Of course, regardless of age you should obtain and review the statement periodically to ensure the earnings history is accurate. The earnings history determines the amount of benefits you’ll be paid.
When making retirement plans, the key part of the statement contains the estimates of future benefits. There’s an estimate of the monthly benefit you’ll receive at full retirement age and estimates of benefits payable at age 62 and age 70 if you claim at those ages.  
There are other benefits estimates on the statement, but those are the key ones for retirement planning.
While the benefit estimates are helpful, they are based on assumptions. Some of the assumptions are of questionable accuracy and reasonableness. The assumptions seem to be made to ensure the estimates are conservative, or as low as possible. In fact, some analysts contend the Social Security Administration deliberately understates benefits in the estimates, perhaps to encourage people to save more or to dampen expectations in case benefits have to be reduced.

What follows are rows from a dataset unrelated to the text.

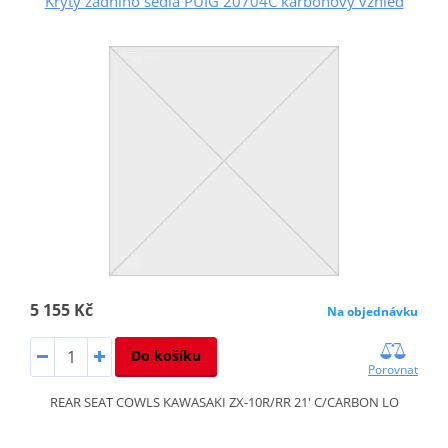
Kryty zadního sedla PUIG 20704C karbonový vzhled
5 155 Kč
Na objednávku
Do košíku
Porovnat
REAR SEAT COWLS KAWASAKI ZX-10R/RR 21' C/CARBON LO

The assumptions used for economic growth and wage inflation in particularly are low. These assumptions understate benefits, because your earnings history is indexed, or inflated, for wage growth during your lifetime before the earnings are used to calculate your benefits.
When you’re nearing or beyond retirement age, SSA estimates your benefits based on your earnings history as of age 62. Let’s say you’re 65 and considering whether to claim benefits now or wait until later, perhaps as late as age 70. The benefit estimates won’t include the earnings after 62. The difference in your benefits could be substantial if these are higher-earnings years that are knocking low-earnings years out of your highest 35 years that are used to calculate benefits. You won’t know what the real benefit is until after actually applying to receive benefits.
Another earnings assumption is that you’ll continue to receive essentially the same earnings for the rest of your career through age 62, indexed for inflation, as reported in your latest year. That significantly understates the benefits of some workers who will benefit from promotions or job changes that will increase their earnings more than simple inflation. On the other hand, the assumption overstates the benefits of workers who leave the work force, whether voluntarily or involuntarily, either temporarily or for the long term.
The estimates also assume there are no annual inflation increases in Social Security benefits. In other words, they assume no inflation.
The bottom line is that the annual benefit estimates you receive are ballpark numbers to work with, but they aren’t numbers you can take to the bank. Of course, the more years you are away from retirement, the less accurate the estimates will be.
The especially bad consequence of these conservative estimates is that in many cases they understate the advantages of delaying benefits until full retirement age or later. That’s especially true of people who would continue to earn income after age 62 exceeding earnings of earlier years in their careers. Only your 35 highest-earning years are used to compute retirement benefits. Relatively high-earning years after age 62 can knock out lower-earning years from earlier in a career and increase retirement benefits.
Many people planning their retirements never know the true potential increase in their Social Security benefits from the combination of delayed retirement credits from waiting to claim benefits and higher-earning years after age 62 that knock lower-earning years out of their 35 highest-earning years.
Despite the criticisms of SSA’s annual benefit estimates, you can obtain better estimates through SSA. You do this by registering on SSA’s web site for a mySocialSecurity account. Once you log in to that account, you have access to a retirement benefits estimate calculator that is tied directly into your current earnings history and, if you want, the earnings history of your spouse. This calculator will give you more accurate estimates, because of the updated earnings history. But it still will have potentially-inaccurate assumptions about future earnings and inflation. The calculator also will estimate benefits under different scenarios you create. It’s worth the time to register and obtain estimates from the calculator.
Private firms also offer software that will generate benefit estimates under different scenarios and using estimates different from the official Social Security estimates.